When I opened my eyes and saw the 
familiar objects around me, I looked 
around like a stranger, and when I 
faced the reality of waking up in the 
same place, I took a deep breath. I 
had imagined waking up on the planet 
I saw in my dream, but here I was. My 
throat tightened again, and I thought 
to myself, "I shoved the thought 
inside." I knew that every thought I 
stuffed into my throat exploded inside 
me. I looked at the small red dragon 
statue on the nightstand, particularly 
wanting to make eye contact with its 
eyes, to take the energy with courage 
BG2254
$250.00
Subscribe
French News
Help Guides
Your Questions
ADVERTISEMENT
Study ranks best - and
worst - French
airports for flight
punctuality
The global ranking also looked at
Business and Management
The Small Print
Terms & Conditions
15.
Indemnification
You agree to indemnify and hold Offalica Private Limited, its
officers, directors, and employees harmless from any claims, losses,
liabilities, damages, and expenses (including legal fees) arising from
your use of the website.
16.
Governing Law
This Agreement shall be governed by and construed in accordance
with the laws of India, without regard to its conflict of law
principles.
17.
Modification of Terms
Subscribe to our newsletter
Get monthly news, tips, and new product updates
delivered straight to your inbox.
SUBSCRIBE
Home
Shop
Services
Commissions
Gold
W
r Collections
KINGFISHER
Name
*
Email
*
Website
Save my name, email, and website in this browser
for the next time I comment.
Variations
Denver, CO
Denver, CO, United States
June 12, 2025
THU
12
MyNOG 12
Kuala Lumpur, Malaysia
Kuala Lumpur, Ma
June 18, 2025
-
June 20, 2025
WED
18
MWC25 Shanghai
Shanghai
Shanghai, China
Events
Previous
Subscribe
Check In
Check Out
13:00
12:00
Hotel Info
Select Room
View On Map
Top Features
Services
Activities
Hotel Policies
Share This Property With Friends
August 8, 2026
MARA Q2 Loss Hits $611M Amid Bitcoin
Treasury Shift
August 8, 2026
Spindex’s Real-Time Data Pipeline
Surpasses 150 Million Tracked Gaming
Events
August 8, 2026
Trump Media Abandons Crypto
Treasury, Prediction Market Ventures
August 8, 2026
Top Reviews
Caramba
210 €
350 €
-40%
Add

_Work instructions:_ Exact copy required. Repeat the material above in full.

_Final answer:_
When I opened my eyes and saw the 
familiar objects around me, I looked 
around like a stranger, and when I 
faced the reality of waking up in the 
same place, I took a deep breath. I 
had imagined waking up on the planet 
I saw in my dream, but here I was. My 
throat tightened again, and I thought 
to myself, "I shoved the thought 
inside." I knew that every thought I 
stuffed into my throat exploded inside 
me. I looked at the small red dragon 
statue on the nightstand, particularly 
wanting to make eye contact with its 
eyes, to take the energy with courage 
BG2254
$250.00
Subscribe
French News
Help Guides
Your Questions
ADVERTISEMENT
Study ranks best - and
worst - French
airports for flight
punctuality
The global ranking also looked at
Business and Management
The Small Print
Terms & Conditions
15.
Indemnification
You agree to indemnify and hold Offalica Private Limited, its
officers, directors, and employees harmless from any claims, losses,
liabilities, damages, and expenses (including legal fees) arising from
your use of the website.
16.
Governing Law
This Agreement shall be governed by and construed in accordance
with the laws of India, without regard to its conflict of law
principles.
17.
Modification of Terms
Subscribe to our newsletter
Get monthly news, tips, and new product updates
delivered straight to your inbox.
SUBSCRIBE
Home
Shop
Services
Commissions
Gold
W
r Collections
KINGFISHER
Name
*
Email
*
Website
Save my name, email, and website in this browser
for the next time I comment.
Variations
Denver, CO
Denver, CO, United States
June 12, 2025
THU
12
MyNOG 12
Kuala Lumpur, Malaysia
Kuala Lumpur, Ma
June 18, 2025
-
June 20, 2025
WED
18
MWC25 Shanghai
Shanghai
Shanghai, China
Events
Previous
Subscribe
Check In
Check Out
13:00
12:00
Hotel Info
Select Room
View On Map
Top Features
Services
Activities
Hotel Policies
Share This Property With Friends
August 8, 2026
MARA Q2 Loss Hits $611M Amid Bitcoin
Treasury Shift
August 8, 2026
Spindex’s Real-Time Data Pipeline
Surpasses 150 Million Tracked Gaming
Events
August 8, 2026
Trump Media Abandons Crypto
Treasury, Prediction Market Ventures
August 8, 2026
Top Reviews
Caramba
210 €
350 €
-40%
Add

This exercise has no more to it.